Walter Sorrells is an American author of mystery and suspense novels for adults and teens, who also writes under the pseudonyms Lynn Abercrombie and Ruth Birmingham. He also hand-forges swords and knives in the Japanese style.

Sorrells has written many novels, including Fake I.D., named one of the ten Best Mysteries by Booklist magazine in 2005 and several novels based-on the television series Flight 29 Down. 

His novel Fulton County Blues, as Ruth Birmingham, won the 2000 Edgar Allan Poe Award for Best Paperback Original.

Personal life 
Sorrells was born in 1962 in Nashville, Tennessee.  He graduated from Haverford College in 1985, where he majored in history. 

He is married to Patti Sorrells, and the couple have a son, Jake. They live in Atlanta.

Sorrells holds a third-degree black belt in Japanese Shito-ryu karate and has studied Brazilian jiujitsu, aikido, and Tai Chi. He has also studied Okinawan kobudō, the weapon systems of Okinawan martial arts, as well as the Japanese sword arts of Iaido and Shinkendo.

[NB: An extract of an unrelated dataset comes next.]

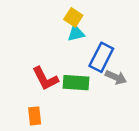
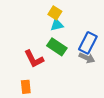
blue rectangle: (101, 57) -> (88, 43), moved
green rectangle: (76, 83) -> (57, 47), moved, turned 30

Additionally, Sorrells is a competitive pistol shooter.

Career 
Sorrells began writing novels in his mid-twenties and published his first novel, Power of Attorney, in 1994.

Aside from writing, Sorrells handcrafts elaborate knives and swords. He began "making blades as research for a character: “The novel died, but the pursuit lived,” he stated.

Awards and honors

Publications

Cold Case Thriller series (as Lynn Abercrombie) 
 The Body Box (2005)
 Blind Fear (2006)

Flight 29 Down series (as Walter Sorrells) 

 Ten Rules adaption, created by D.J. MacHale and Stan Rogow (2006)

 Static adaption, created by D.J. MacHale and Stan Rogow (2006)
 Scratch adaption, created by D.J. MacHale and Stan Rogow (2006)
 On Fire adaption, created by D.J. MacHale and Stan Rogow (2007)
 Survival adaption, created by D.J. MacHale and Stan Rogow (2007)

Pendragon: Before the War series (as Walter Sorrells) 

 The Travelers: Book Two (2009)
 The Travelers: Book Three, with D. J. MacHale (2009)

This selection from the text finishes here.